In December 2011, 18,000 kilograms (40,000 pounds) of ice cream spilled from a semitrailer in the state of Indiana, closing two lanes of an interstate highway. The truck was trying to enter the interstate from a ramp when it tipped, spilling cartons of vanilla, caramel praline crunch, and other flavors of Edy's ice cream, onto the interstate.
The spill was expected to take as long as six hours to clean up completely. Oddee's editor would have been glad to help.
Cleanup crews in Idaho had to clean up honey, and an estimated 14 million bees, that got loose after a delivery truck overturned on a highway. Several workers were stung during the first few hours of the cleanup. And some observers told about seeing a strange black cloud and roaring noise above the spill area, before realizing it was a massive swarm of bees.
A truck was hauling the bees from California to North Dakota when the driver veered off onto the shoulder, tipping more than 400 hive boxes and honey. Crews worked for two days before removing all the honey from the roadway, although deputies say a significant amount of bees were still buzzing.
That's what I call a sticky situation.
On January 2, 2009, shortly before 8:00 a.m., thousands of shoes mysteriously appeared on a Miami highway. Who spilled the shoes? Nobody knows. But they disrupted traffic on the Palmetto Expressway for hours. There was no sign of a crash and no one has claimed them.
They were a strange mix of shoes... work boots, slippers, sneakers, sandals, even roller blades. A private contractor was hired to pick up the shoes and dump them in an empty field (weird). Soles4Souls, a nonprofit organization, was expected to pick them up and distribute them, probably in Haiti. If anyone does come forward they will be charged for the cleanup.
The shoes had, what seemed to be, yard sale price tags on them.

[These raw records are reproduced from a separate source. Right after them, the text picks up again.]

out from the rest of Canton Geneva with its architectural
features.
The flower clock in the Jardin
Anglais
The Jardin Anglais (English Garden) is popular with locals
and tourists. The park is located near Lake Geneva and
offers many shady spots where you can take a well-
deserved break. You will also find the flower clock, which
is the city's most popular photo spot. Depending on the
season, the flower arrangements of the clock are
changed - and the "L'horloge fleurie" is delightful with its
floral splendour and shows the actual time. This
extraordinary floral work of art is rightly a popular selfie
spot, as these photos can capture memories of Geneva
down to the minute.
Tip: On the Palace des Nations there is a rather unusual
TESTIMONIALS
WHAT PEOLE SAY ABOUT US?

It's not often a huge load of steaming bull semen spills across a highway- but that's exactly what happened when four vats fell from a bus and shut down an American interstate in Nashville, Tennessee. The wayward canisters containing the cattle sperm were first reported to police at five a.m., after motorists driving on the downtown Nashville interstate caught a whiff of a foul odor wafting across their vehicles.
A Greyhound bus ticket found near the vats alerted emergency crews as to who was responsible for their transportation, and it's understood the bus carrying the canisters was totally unaware of its lost cargo. Experts in cattle breeding and artificial insemination estimated that the four canisters were worth up to $80,000 US.
Cash-grabbing motorists brought a road to a standstill after an Italian lorry carrying Euros overturned and spilled two million of them - in coins. The truck overturned in Foggia, southern Italy, in July 2010, shedding its contents all over the highway and leading motorists to hit the brakes and dig in.
Local police said that it was impossible to establish how much money had been stolen, as many of the Euro 1 and Euro 2 coins remained in piles on the highway. But motorists acting quickly before police arrived made off with at least Euro 10,000. The truck's driver and one passenger had suffered minor injuries. The truck was carrying the money from the Italian mint to local banks.